Intensifying its crackdown on NGOs (non-government organisations), the Indian government has cancelled the registration of Greenpeace India barring the group from receiving foreign funding. The group has been accused of mixing foreign and domestic funds.
The environmental group has indefinitely lost its right to receive financial donations from abroad as the organisation's licence has been withdrawn. Prime Minister Narendra Modi's administration has accused Greenpeace of not only campaigning against national interest but also of hiding transaction details pertaining to funds from overseas. Foreign funding constitutes up to 30% of the overall cost of operations of the group, which employs about 340 people in India.
"The cancelling of our ... registration is the government's latest move in a relentless onslaught against the community's right to dissent. It is yet another attempt to silence campaigns for a more sustainable future and transparency in public processes," Vinuta Gopal, interim co-executive director of Greenpeace India, said in a statement. "Since the majority of our funding comes from Indian citizens, most of our work can indeed continue.
"Cutting access to our foreign funding may be a desperate attempt to get us to cease our work, but the MHA [Ministry of Home Affairs] probably didn't count on our having an amazing network of volunteers and supporters who have helped us continue our work despite the government crackdown."

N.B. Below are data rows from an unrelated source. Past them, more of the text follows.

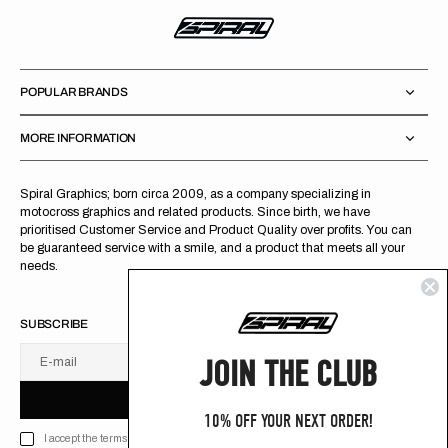
POPULAR BRANDS
MORE INFORMATION
Spiral Graphics; born circa 2009, as a company specializing in
motocross graphics and related products. Since birth, we have
prioritised Customer Service and Product Quality over profits. You can
be guaranteed service with a smile, and a product that meets all your
needs.
SUBSCRIBE
JOIN THE CLUB
E-mail
U
S
R
B
S
U
B
S
C
R
I
B
E
S
B
C
I
E
10% OFF YOUR NEXT ORDER!
I accept the terms of Privacy policy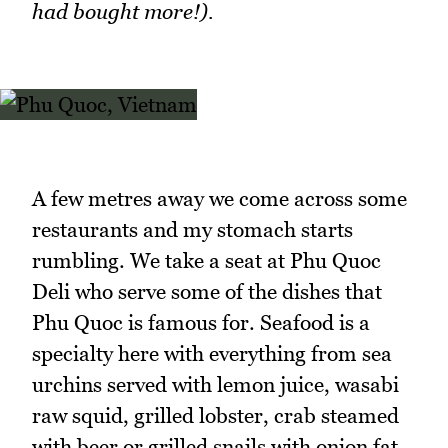
had bought more!).
A few metres away we come across some
restaurants and my stomach starts
rumbling. We take a seat at Phu Quoc
Deli who serve some of the dishes that
Phu Quoc is famous for. Seafood is a
specialty here with everything from sea
urchins served with lemon juice, wasabi
raw squid, grilled lobster, crab steamed
with beer or grilled snails with onion fat.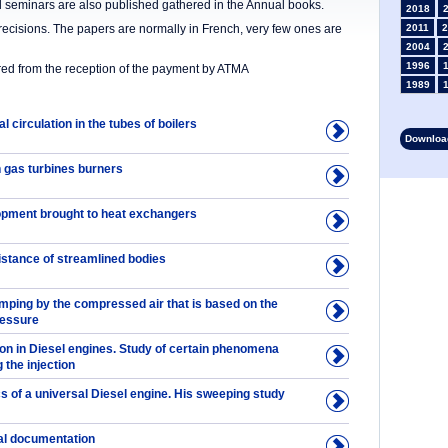
nd seminars are also published gathered in the Annual books.
2018
precisions. The papers are normally in French, very few ones are
2011
2
2004
1996
ered from the reception of the payment by ATMA
1989
1982
l circulation in the tubes of boilers
1975
Download
1968
1961
 gas turbines burners
1954
1946
pment brought to heat exchangers
1934
1927
1913
istance of streamlined bodies
1906
1899
mping by the compressed air that is based on the
1892
ressure
on in Diesel engines. Study of certain phenomena
the injection
s of a universal Diesel engine. His sweeping study
al documentation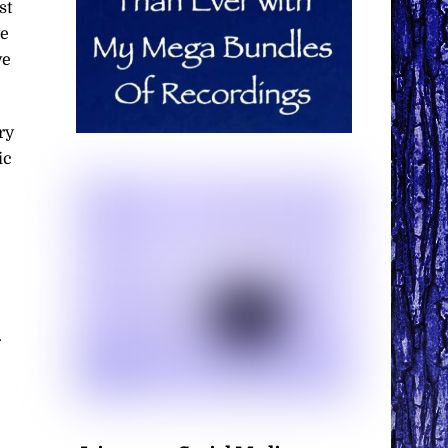
st
te
ve
ry
ic
.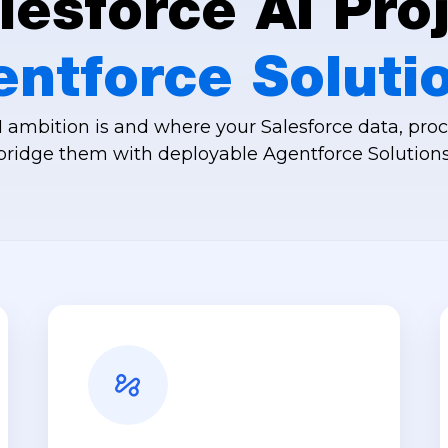
esforce AI Proj
entforce Soluti
ambition is and where your Salesforce data, proc
bridge them with deployable Agentforce Solutions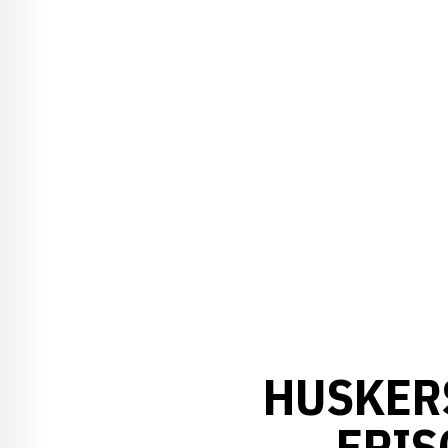
HUSKER
EPIS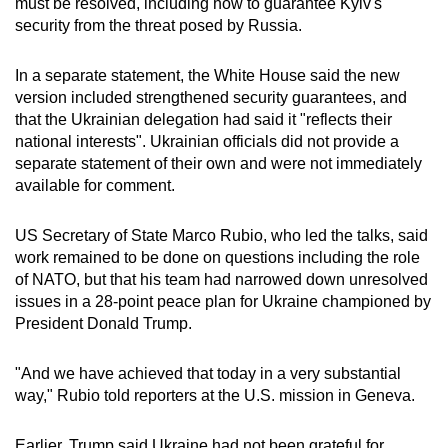
must be resolved, including how to guarantee Kyiv's
mobile
security from the threat posed by Russia.
app.
In a separate statement, the White House said the new
version included strengthened security guarantees, and
Upgraded
that the Ukrainian delegation had said it "reflects their
but
national interests". Ukrainian officials did not provide a
still
separate statement of their own and were not immediately
having
available for comment.
issues?
Contact
US Secretary of State Marco Rubio, who led the talks, said
us
work remained to be done on questions including the role
of NATO, but that his team had narrowed down unresolved
issues in a 28-point peace plan for Ukraine championed by
President Donald Trump.
"And we have achieved that today in a very substantial
way," Rubio told reporters at the U.S. mission in Geneva.
Earlier, Trump said Ukraine had not been grateful for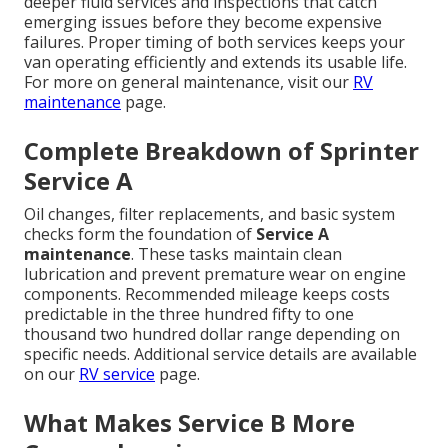
deeper fluid services and inspections that catch
emerging issues before they become expensive
failures. Proper timing of both services keeps your
van operating efficiently and extends its usable life.
For more on general maintenance, visit our
RV
maintenance
page.
Complete Breakdown of Sprinter
Service A
Oil changes, filter replacements, and basic system
checks form the foundation of
Service A
maintenance
. These tasks maintain clean
lubrication and prevent premature wear on engine
components. Recommended mileage keeps costs
predictable in the three hundred fifty to one
thousand two hundred dollar range depending on
specific needs. Additional service details are available
on our
RV service
page.
What Makes Service B More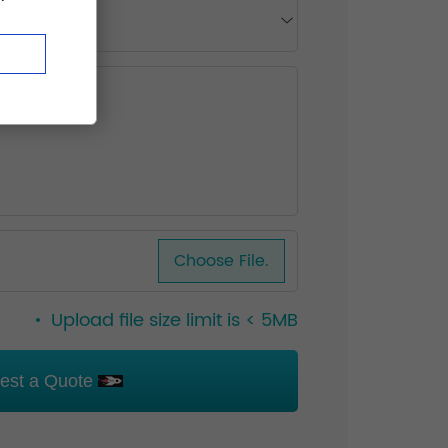
Choose File.
Upload file size limit is < 5MB
est a Quote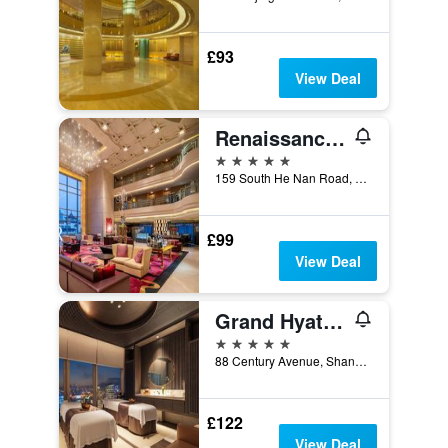
£93
View Deal
Renaissance Shanghai Yu Garden Hotel
5 stars
159 South He Nan Road, Shanghai, China
£99
View Deal
Grand Hyatt Shanghai
5 stars
88 Century Avenue, Shanghai, China
£122
View Deal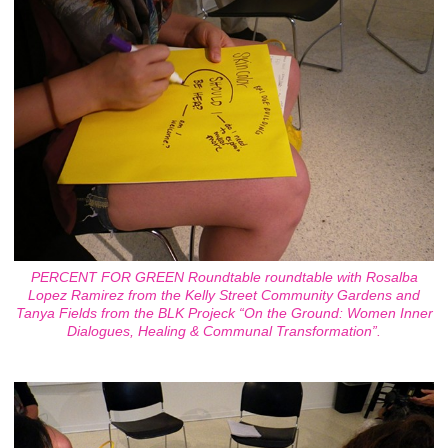
PERCENT FOR GREEN Roundtable roundtable with Rosalba
Lopez Ramirez from the Kelly Street Community Gardens and
Tanya Fields from the BLK Projeck “On the Ground: Women Inner
Dialogues, Healing & Communal Transformation”.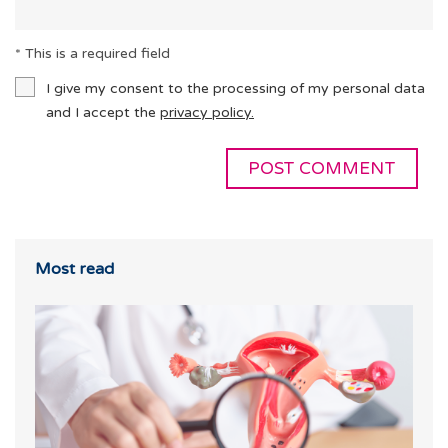
* This is a required field
I give my consent to the processing of my personal data
and I accept the
privacy policy.
Most read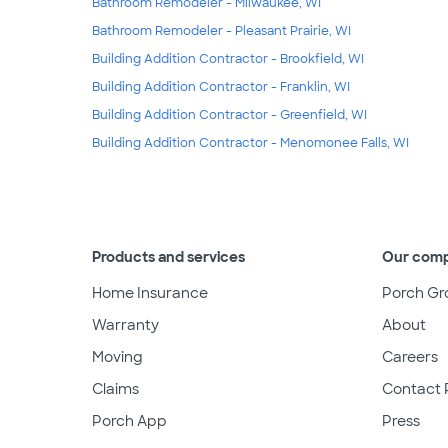
Bathroom Remodeler - Milwaukee, WI
Bathroom Remodeler - Pleasant Prairie, WI
Building Addition Contractor - Brookfield, WI
Building Addition Contractor - Franklin, WI
Building Addition Contractor - Greenfield, WI
Building Addition Contractor - Menomonee Falls, WI
Products and services
Our com
Home Insurance
Porch Gr
Warranty
About
Moving
Careers
Claims
Contact 
Porch App
Press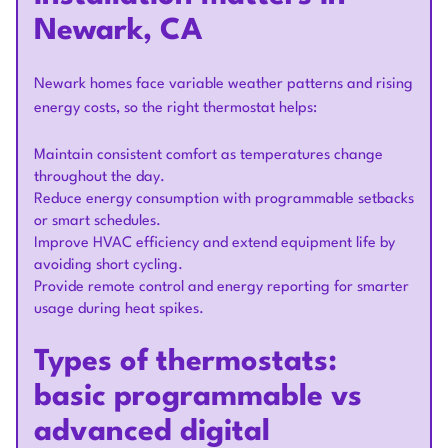
Newark, CA
Newark homes face variable weather patterns and rising
energy costs, so the right thermostat helps:
Maintain consistent comfort as temperatures change
throughout the day.
Reduce energy consumption with programmable setbacks
or smart schedules.
Improve HVAC efficiency and extend equipment life by
avoiding short cycling.
Provide remote control and energy reporting for smarter
usage during heat spikes.
Types of thermostats:
basic programmable vs
advanced digital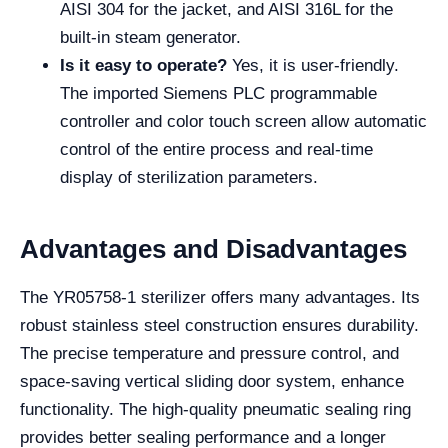
AISI 304 for the jacket, and AISI 316L for the
built-in steam generator.
Is it easy to operate?
Yes, it is user-friendly.
The imported Siemens PLC programmable
controller and color touch screen allow automatic
control of the entire process and real-time
display of sterilization parameters.
Advantages and Disadvantages
The YR05758-1 sterilizer offers many advantages. Its
robust stainless steel construction ensures durability.
The precise temperature and pressure control, and
space-saving vertical sliding door system, enhance
functionality. The high-quality pneumatic sealing ring
provides better sealing performance and a longer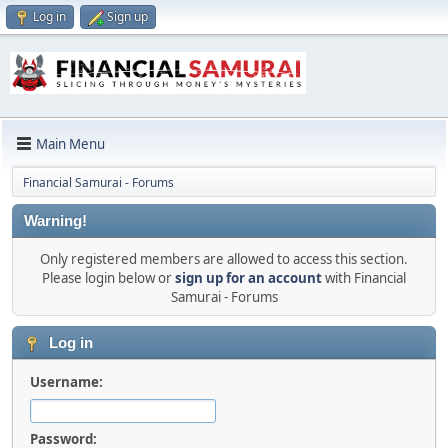
Log in
Sign up
Main Menu
Financial Samurai - Forums
Warning!
Only registered members are allowed to access this section.
Please login below or
sign up for an account
with Financial
Samurai - Forums
Log in
Username:
Password: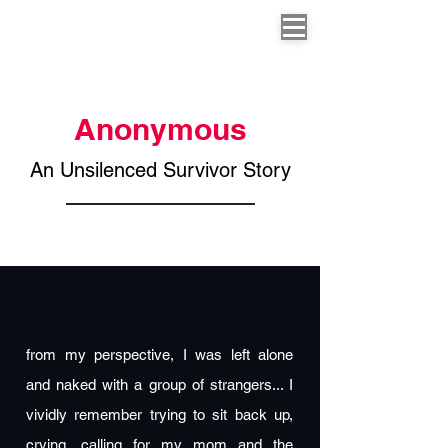
Anonymous
An Unsilenced Survivor Story
from my perspective, I was left alone
and naked with a group of strangers... I
vividly remember trying to sit back up,
crying, calling for my mom and the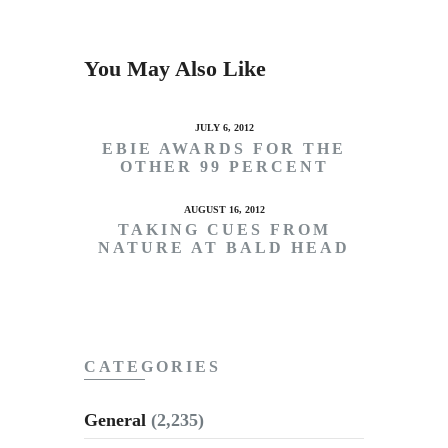
You May Also Like
JULY 6, 2012
EBIE AWARDS FOR THE
OTHER 99 PERCENT
AUGUST 16, 2012
TAKING CUES FROM
NATURE AT BALD HEAD
CATEGORIES
General
(2,235)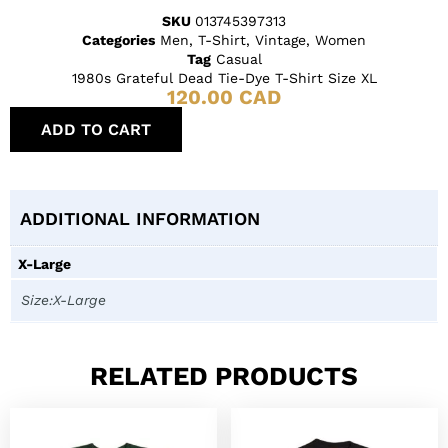
SKU
013745397313
Categories
Men
,
T-Shirt
,
Vintage
,
Women
Tag
Casual
1980s Grateful Dead Tie-Dye T-Shirt Size XL
120.00
CAD
ADD TO CART
ADDITIONAL INFORMATION
X-Large
Size:X-Large
RELATED PRODUCTS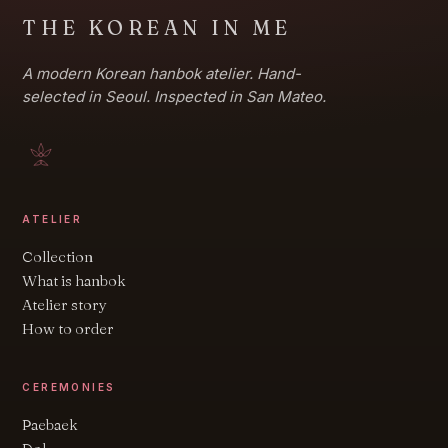
THE KOREAN IN ME
A modern Korean hanbok atelier. Hand-
selected in Seoul. Inspected in San Mateo.
ATELIER
Collection
What is hanbok
Atelier story
How to order
CEREMONIES
Paebaek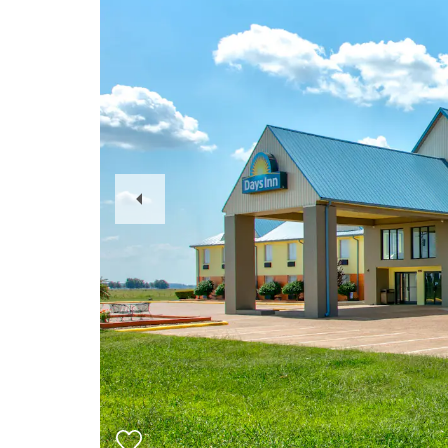
Previous
Slide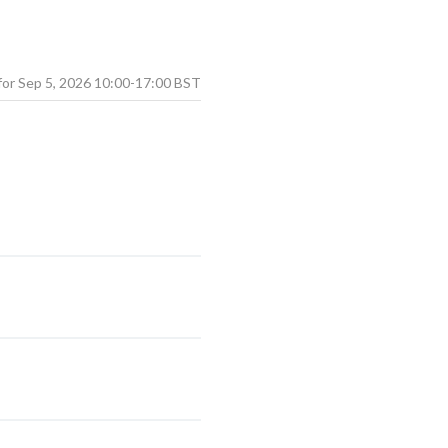
Sep
5
,
2026
10:00
-
17:00
BST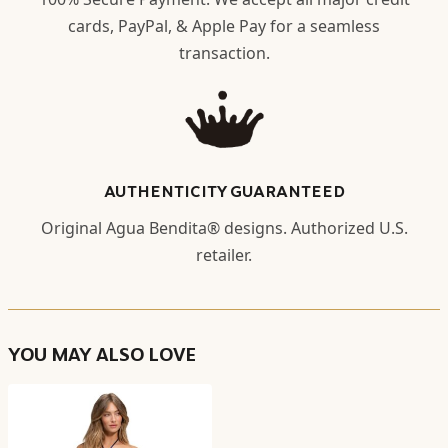
cards, PayPal, & Apple Pay for a seamless
transaction.
AUTHENTICITY GUARANTEED
Original Agua Bendita® designs. Authorized U.S.
retailer.
YOU MAY ALSO LOVE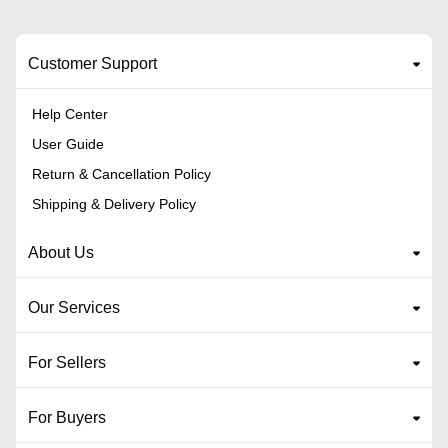
Customer Support
Help Center
User Guide
Return & Cancellation Policy
Shipping & Delivery Policy
About Us
Our Services
For Sellers
For Buyers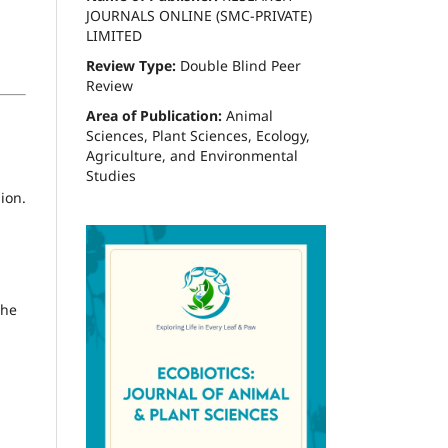
JOURNALS ONLINE (SMC-PRIVATE)
LIMITED
Review Type:
Double Blind Peer
Review
Area of Publication:
Animal
Sciences, Plant Sciences, Ecology,
Agriculture, and Environmental
Studies
ion.
the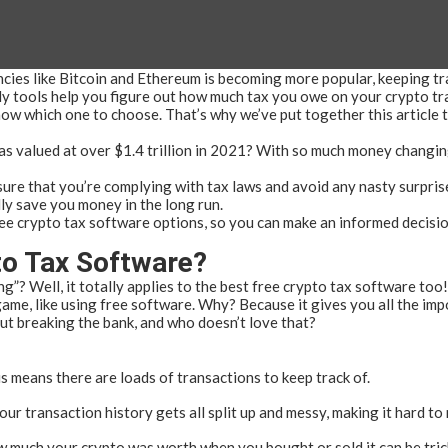
ncies like Bitcoin and Ethereum is becoming more popular, keeping tr
y tools help you figure out how much tax you owe on your crypto tran
now which one to choose. That’s why we’ve put together this article 
s valued at over $1.4 trillion in 2021? With so much money changing
ure that you’re complying with tax laws and avoid any nasty surprise
ly save you money in the long run.
t free crypto tax software options, so you can make an informed decisio
o Tax Software?
ng”? Well, it totally applies to the best free crypto tax software too!
ame, like using free software. Why? Because it gives you all the imp
ut breaking the bank, and who doesn’t love that?
is means there are loads of transactions to keep track of.
our transaction history gets all split up and messy, making it hard to
ow much your crypto was worth when you bought or sold it can be tric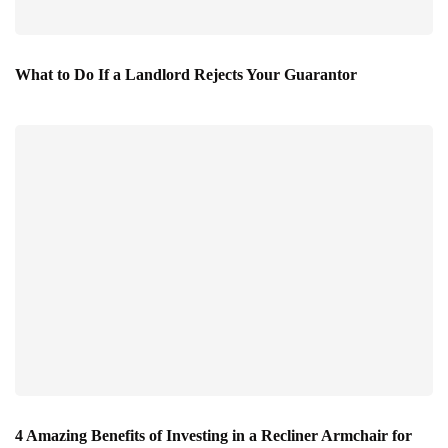
What to Do If a Landlord Rejects Your Guarantor
4 Amazing Benefits of Investing in a Recliner Armchair for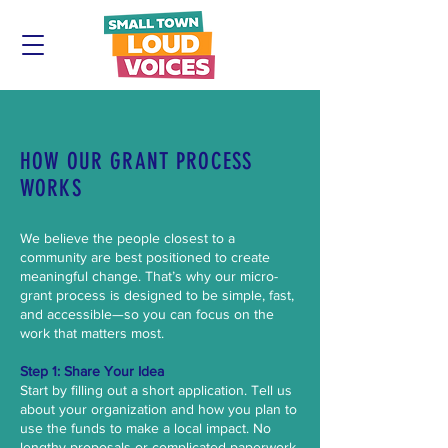
HOW OUR GRANT PROCESS
WORKS
We believe the people closest to a
community are best positioned to create
meaningful change. That’s why our micro-
grant process is designed to be simple, fast,
and accessible—so you can focus on the
work that matters most.
Step 1: Share Your Idea
Start by filling out a short application. Tell us
about your organization and how you plan to
use the funds to make a local impact. No
lengthy proposals or complicated paperwork,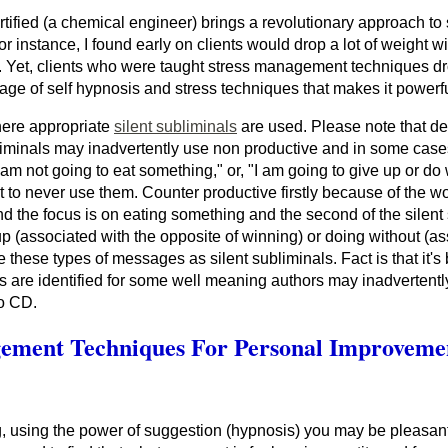
fied (a chemical engineer) brings a revolutionary approach to 
nstance, I found early on clients would drop a lot of weight wi
ing. Yet, clients who were taught stress management techniques d
rriage of self hypnosis and stress techniques that makes it powerf
here appropriate
silent subliminals
are used. Please note that des
liminals may inadvertently use non productive and in some case
I am not going to eat something," or, "I am going to give up or do
 to never use them. Counter productive firstly because of the wo
and the focus is on eating something and the second of the silen
 up (associated with the opposite of winning) or doing without (a
 these types of messages as silent subliminals. Fact is that it's
s are identified for some well meaning authors may inadvertentl
io CD.
gement Techniques For Personal Improveme
, using the power of suggestion (hypnosis) you may be pleasantl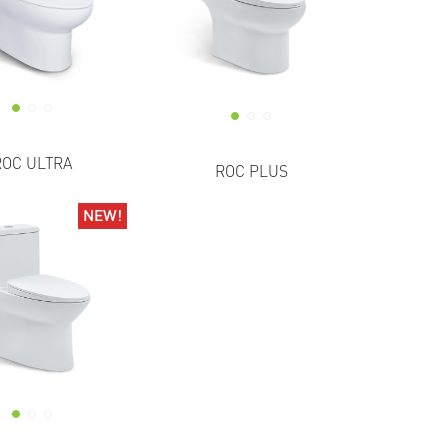
ROC ULTRA
ROC PLUS
NEW!
NEW!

It is unclear whether the group can explore options of appealing against the decision. The group, which claims it is being unfairly targeted by the government, faced a clampdown in April 2015 when its seven bank accounts were frozen. However, in June, a Delhi court allowed the organisation to collect domestic funds. The government has not yet officially announced its latest decision but it has filed the information in an affidavit with the Delhi High Court on Thursday, 3 September.